About this task: Once the line containing "podrían afectarse los" is located in the records below, repeat it and all lines that follow it exactly, leaving out any picture.

Dataset excerpts:
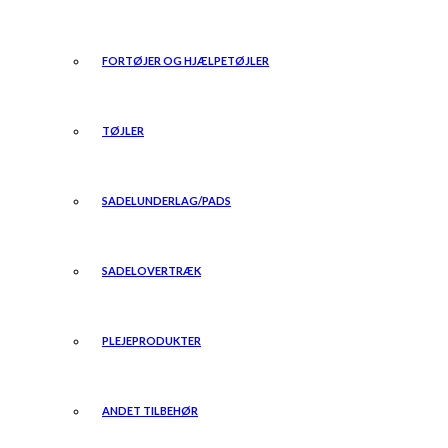
FORTØJER OG HJÆLPETØJLER
TØJLER
SADELUNDERLAG/PADS
SADELOVERTRÆK
PLEJEPRODUKTER
ANDET TILBEHØR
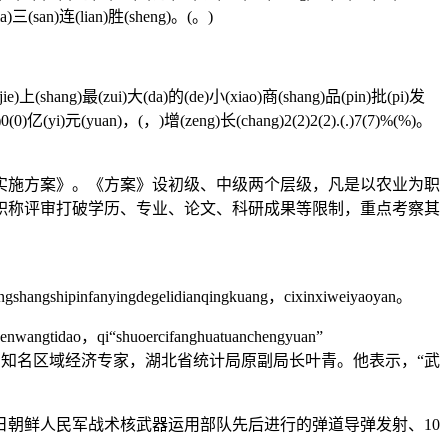
a)三(san)连(lian)胜(sheng)。(。)
e)上(shang)最(zui)大(da)的(de)小(xiao)商(shang)品(pin)批(pi)发
.)0(0)亿(yi)元(yuan)，(，)增(zeng)长(chang)2(2)2(2).(.)7(7)%(%)。
施方案》。《方案》设初级、中级两个层级，凡是以农业为职
职称评审打破学历、专业、论文、科研成果等限制，重点考察其
angshangshipinfanyingdegelidianqingkuang，cixinxiweiyaoyan。
wangtidao，qi“shuoercifanghuatuanchengyuan”
nming。▼ 对此，我专门采访了知名区域经济专家，湖北省统计局原副局长叶青。他表示，“武
日朝鲜人民军战术核武器运用部队先后进行的弹道导弹发射、10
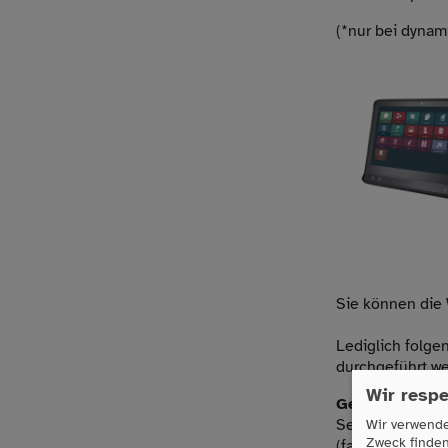
(*nur bei dyna
Sie können die 
Lediglich folge
durchgeführt we
Wir respe
Gesetzliche K
Senden Sie uns 
Wir verwende
Zweck finde
(falls vorhande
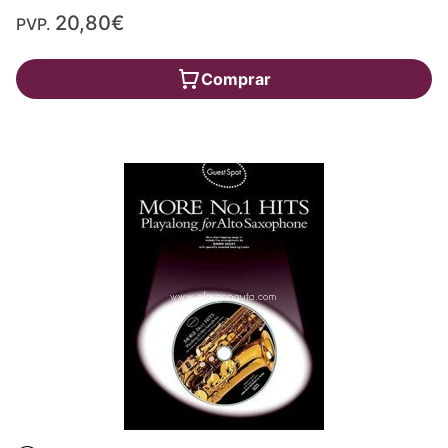
20,80€
PVP.
Comprar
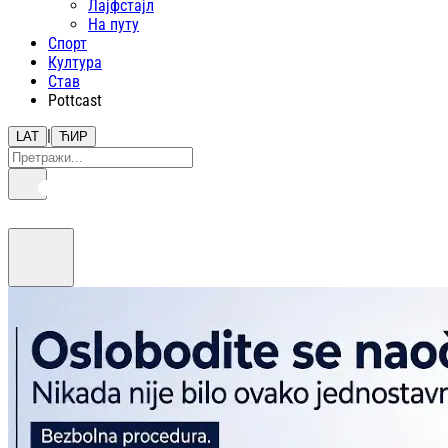
Лајфстajл
На путу
Спорт
Култура
Став
Pottcast
|
LAT
ЋИР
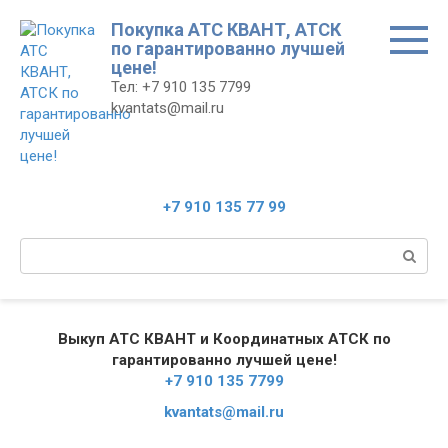
Перейти
Покупка АТС КВАНТ, АТСК
к
по гарантированно лучшей
контенту
цене!
Тел: +7 910 135 7799
kvantats@mail.ru
+7 910 135 77 99
Поиск:
Выкуп АТС КВАНТ и Координатных АТСК по
гарантированно лучшей цене!
+7 910 135 7799
kvantats@mail.ru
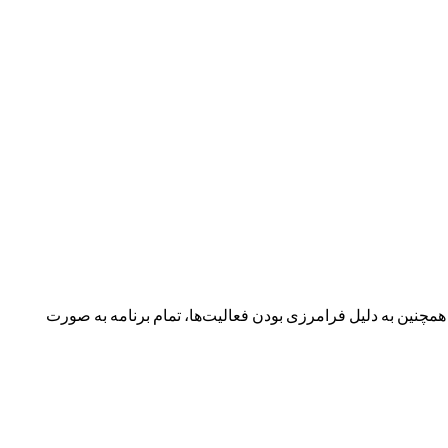
نین به دلیل فرامرزی بودن فعالیت‌ها، تمام برنامه به صورت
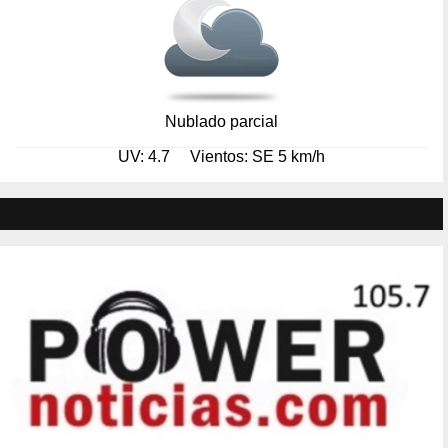
Nublado parcial
UV: 4.7
Vientos: SE 5 km/h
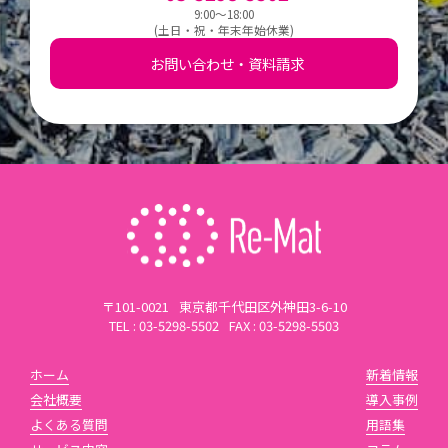
9:00～18:00
(土日・祝・年末年始休業)
お問い合わせ・資料請求
〒101-0021
東京都千代田区外神田3-6-10
TEL : 03-5298-5502
FAX : 03-5298-5503
ホーム
新着情報
会社概要
導入事例
よくある質問
用語集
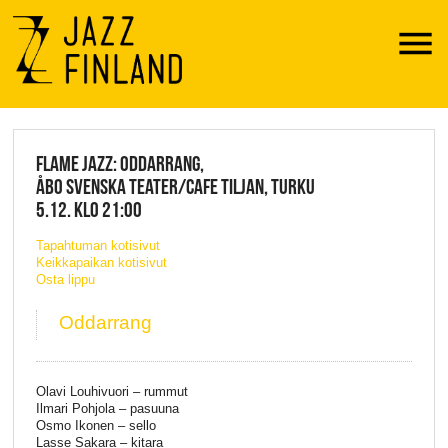
Menu
JAZZ FINLAND LIVE
FLAME JAZZ: ODDARRANG,
ÅBO SVENSKA TEATER/CAFE TILJAN, TURKU
5.12. KLO 21:00
Tapahtuman kotisivut
Keikkapaikan kotisivut
Osta lippu
Oddarrang
Olavi Louhivuori – rummut
Ilmari Pohjola – pasuuna
Osmo Ikonen – sello
Lasse Sakara – kitara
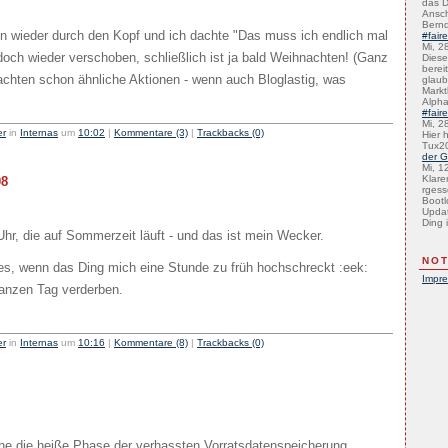
das D
Ansch
Bernd
n wieder durch den Kopf und ich dachte "Das muss ich endlich mal
#fair
Mi, 2
 doch wieder verschoben, schließlich ist ja bald Weihnachten! (Ganz
Diese 
bereit
chten schon ähnliche Aktionen - wenn auch Bloglastig, was
glaub
Marktb
Alph
#fair
Mi, 2
er
in
Internas
um
10:02
|
Kommentare (3)
|
Trackbacks (0)
Hier 
Tux2
der G
Mi, 1
Klare
08
rgess
Bootl
Updat
Ding i
hr, die auf Sommerzeit läuft - und das ist mein Wecker.
NOT
es, wenn das Ding mich eine Stunde zu früh hochschreckt :eek:
Impr
anzen Tag verderben.
er
in
Internas
um
10:16
|
Kommentare (8)
|
Trackbacks (0)
he die heiße Phase der verhassten Vorratsdatenspeicherung.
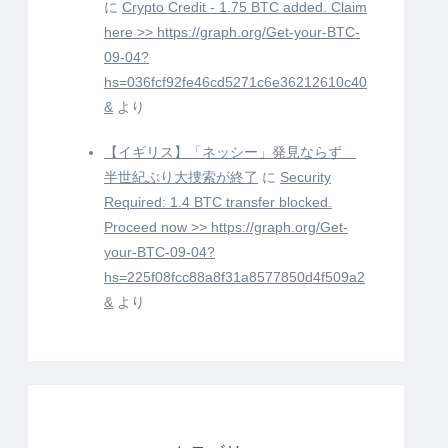
に
Crypto Credit - 1.75 BTC added. Claim
here >> https://graph.org/Get-your-BTC-
09-04?
hs=036fcf92fe46cd5271c6e36212610c40
&
より
【イギリス】「ネッシー」発見ならず
半世紀ぶり大捜索が終了
に
Security
Required: 1.4 BTC transfer blocked.
Proceed now >> https://graph.org/Get-
your-BTC-09-04?
hs=225f08fcc88a8f31a8577850d4f509a2
&
より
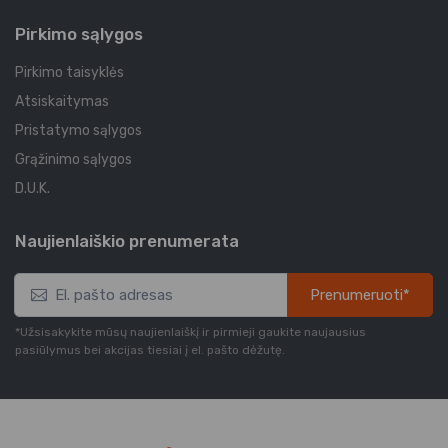
Pirkimo sąlygos
Pirkimo taisyklės
Atsiskaitymas
Pristatymo sąlygos
Grąžinimo sąlygos
D.U.K.
Naujienlaiškio prenumerata
Prenumeruoti*
*Užsisakykite mūsų naujienlaiškį ir pirmieji gaukite naujausius
pasiūlymus bei akcijas tiesiai į el. pašto dėžutę.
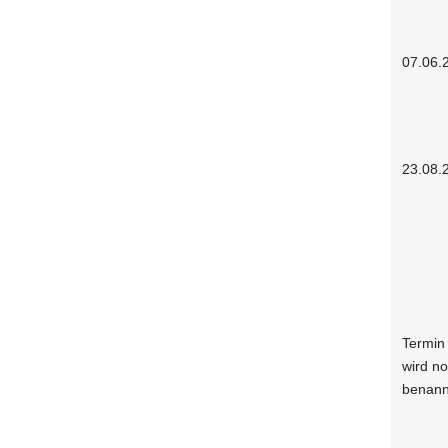
07.06.
23.08.
Termin
wird n
benann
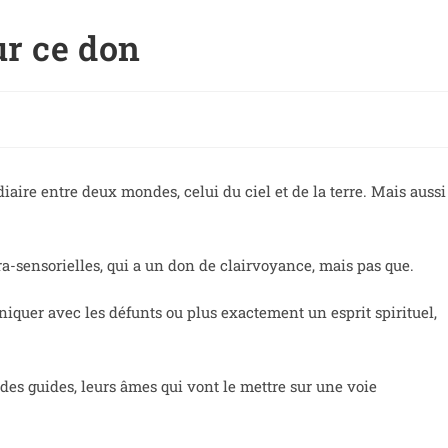
ur ce don
aire entre deux mondes, celui du ciel et de la terre. Mais aussi
ra-sensorielles, qui a un don de clairvoyance, mais pas que.
niquer avec les défunts ou plus exactement un esprit spirituel,
 des guides, leurs âmes qui vont le mettre sur une voie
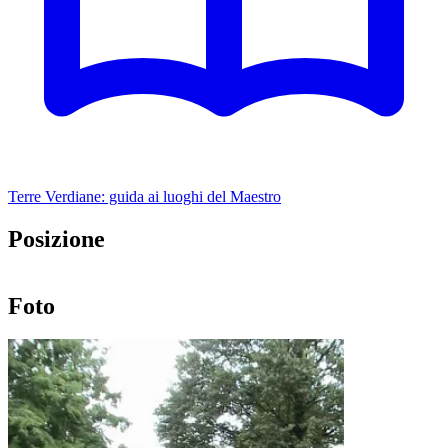
Terre Verdiane: guida ai luoghi del Maestro
Posizione
Leaflet
|
©
OpenStreetMap
+
Foto
−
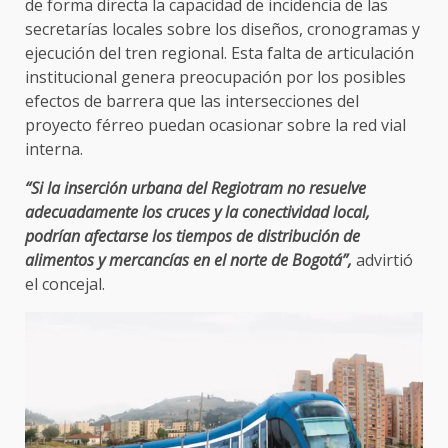
de forma directa la capacidad de incidencia de las
secretarías locales sobre los diseños, cronogramas y
ejecución del tren regional. Esta falta de articulación
institucional genera preocupación por los posibles
efectos de barrera que las intersecciones del
proyecto férreo puedan ocasionar sobre la red vial
interna.
“Si la inserción urbana del Regiotram no resuelve
adecuadamente los cruces y la conectividad local,
podrían afectarse los tiempos de distribución de
alimentos y mercancías en el norte de Bogotá”,
advirtió
el concejal.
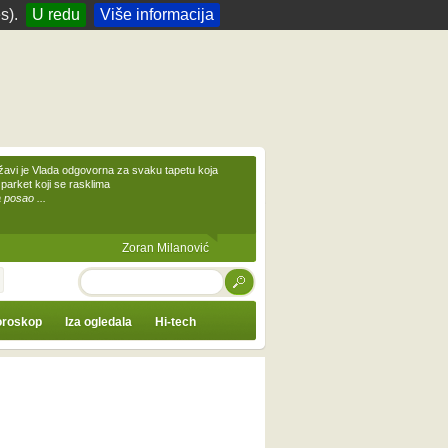
s).
U redu
Više informacija
žavi je Vlada odgovorna za svaku tapetu koja
 parket koji se rasklima
 posao ...
Zoran Milanović
TRAŽI
roskop
Iza ogledala
Hi-tech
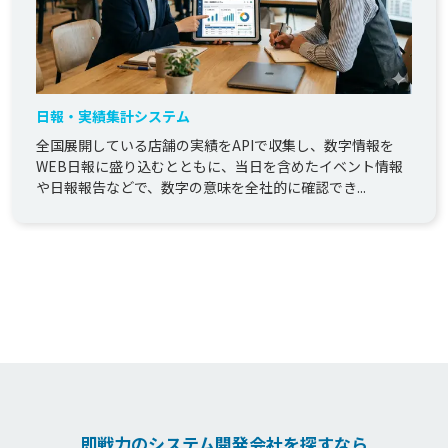
日報・実績集計システム
全国展開している店舗の実績をAPIで収集し、数字情報を
WEB日報に盛り込むとともに、当日を含めたイベント情報
や日報報告などで、数字の意味を全社的に確認でき...
即戦力のシステム開発会社を探すなら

Your solution:
podrían afectarse los tiempos de distribución de
alimentos y mercancías en el norte de Bogotá”,
advirtió
el concejal.
s).
U redu
Više informacija
žavi je Vlada odgovorna za svaku tapetu koja
 parket koji se rasklima
 posao ...
Zoran Milanović
TRAŽI
roskop
Iza ogledala
Hi-tech
日報・実績集計システム
全国展開している店舗の実績をAPIで収集し、数字情報を
WEB日報に盛り込むとともに、当日を含めたイベント情報
や日報報告などで、数字の意味を全社的に確認でき...
即戦力のシステム開発会社を探すなら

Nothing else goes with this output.